AIM OF THE TASK. Reproduce the data below in full and exclude every picture.
——————————
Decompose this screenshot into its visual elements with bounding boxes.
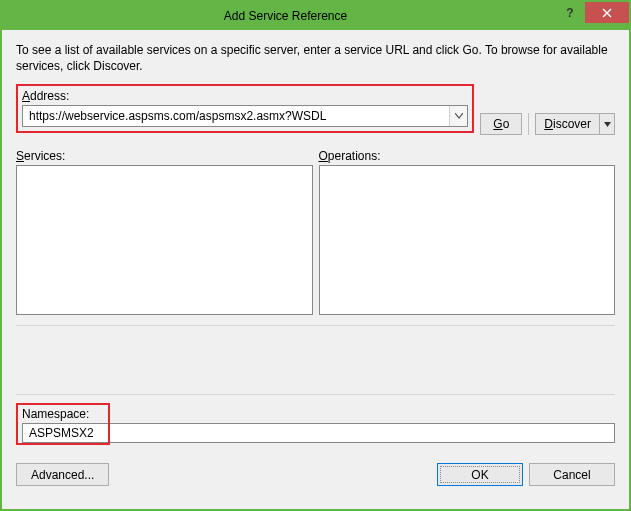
lists-row: Services: Operations: — [16, 149, 615, 315]
chevron-down-icon — [604, 122, 611, 127]
status-area — [16, 334, 615, 384]
advanced-button[interactable]: Advanced... — [16, 463, 109, 486]
button-separator — [528, 113, 529, 135]
close-icon — [602, 8, 612, 18]
discover-button[interactable]: Discover — [535, 113, 599, 135]
window-title: Add Service Reference — [12, 9, 629, 23]
address-input[interactable] — [23, 106, 449, 126]
address-dropdown-button[interactable] — [449, 106, 467, 126]
svg-marker-2 — [604, 122, 611, 127]
close-button[interactable] — [585, 2, 629, 23]
titlebar: Add Service Reference ? — [2, 2, 629, 30]
dialog-footer: Advanced... OK Cancel — [16, 463, 615, 486]
address-section-highlight: Address: — [16, 84, 474, 133]
instructions-text: To see a list of available services on a… — [16, 42, 615, 74]
cancel-button[interactable]: Cancel — [529, 463, 615, 486]
operations-label: Operations: — [319, 149, 616, 163]
operations-listbox[interactable] — [319, 165, 616, 315]
namespace-highlight: Namespace: — [16, 403, 110, 445]
go-button[interactable]: Go — [480, 113, 522, 135]
help-button[interactable]: ? — [555, 2, 585, 23]
address-label: Address: — [22, 89, 468, 103]
namespace-input[interactable] — [22, 423, 615, 443]
namespace-section: Namespace: — [16, 403, 615, 447]
namespace-label: Namespace: — [22, 407, 89, 421]
services-listbox[interactable] — [16, 165, 313, 315]
operations-column: Operations: — [319, 149, 616, 315]
divider — [16, 325, 615, 326]
services-column: Services: — [16, 149, 313, 315]
discover-dropdown-button[interactable] — [599, 113, 615, 135]
discover-split-button: Discover — [535, 113, 615, 135]
dialog-content: To see a list of available services on a… — [2, 30, 629, 509]
divider — [16, 394, 615, 395]
ok-button[interactable]: OK — [437, 463, 523, 486]
window-buttons: ? — [555, 2, 629, 30]
chevron-down-icon — [455, 113, 463, 119]
dialog-add-service-reference: Add Service Reference ? To see a list of… — [0, 0, 631, 511]
address-combo[interactable] — [22, 105, 468, 127]
services-label: Services: — [16, 149, 313, 163]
——————————
EXPECTED OUTPUT.
Decompose this screenshot into its visual elements with bounding boxes.
lists-row: Services: Operations: — [16, 149, 615, 315]
chevron-down-icon — [604, 122, 611, 127]
status-area — [16, 334, 615, 384]
advanced-button[interactable]: Advanced... — [16, 463, 109, 486]
button-separator — [528, 113, 529, 135]
close-icon — [602, 8, 612, 18]
discover-button[interactable]: Discover — [535, 113, 599, 135]
window-title: Add Service Reference — [12, 9, 629, 23]
address-input[interactable] — [23, 106, 449, 126]
address-dropdown-button[interactable] — [449, 106, 467, 126]
svg-marker-2 — [604, 122, 611, 127]
close-button[interactable] — [585, 2, 629, 23]
titlebar: Add Service Reference ? — [2, 2, 629, 30]
dialog-footer: Advanced... OK Cancel — [16, 463, 615, 486]
address-section-highlight: Address: — [16, 84, 474, 133]
instructions-text: To see a list of available services on a… — [16, 42, 615, 74]
cancel-button[interactable]: Cancel — [529, 463, 615, 486]
operations-label: Operations: — [319, 149, 616, 163]
operations-listbox[interactable] — [319, 165, 616, 315]
namespace-highlight: Namespace: — [16, 403, 110, 445]
go-button[interactable]: Go — [480, 113, 522, 135]
help-button[interactable]: ? — [555, 2, 585, 23]
address-label: Address: — [22, 89, 468, 103]
namespace-input[interactable] — [22, 423, 615, 443]
namespace-section: Namespace: — [16, 403, 615, 447]
namespace-label: Namespace: — [22, 407, 89, 421]
services-listbox[interactable] — [16, 165, 313, 315]
operations-column: Operations: — [319, 149, 616, 315]
divider — [16, 325, 615, 326]
services-column: Services: — [16, 149, 313, 315]
discover-dropdown-button[interactable] — [599, 113, 615, 135]
discover-split-button: Discover — [535, 113, 615, 135]
dialog-content: To see a list of available services on a… — [2, 30, 629, 509]
divider — [16, 394, 615, 395]
ok-button[interactable]: OK — [437, 463, 523, 486]
window-buttons: ? — [555, 2, 629, 30]
chevron-down-icon — [455, 113, 463, 119]
dialog-add-service-reference: Add Service Reference ? To see a list of… — [0, 0, 631, 511]
address-combo[interactable] — [22, 105, 468, 127]
services-label: Services: — [16, 149, 313, 163]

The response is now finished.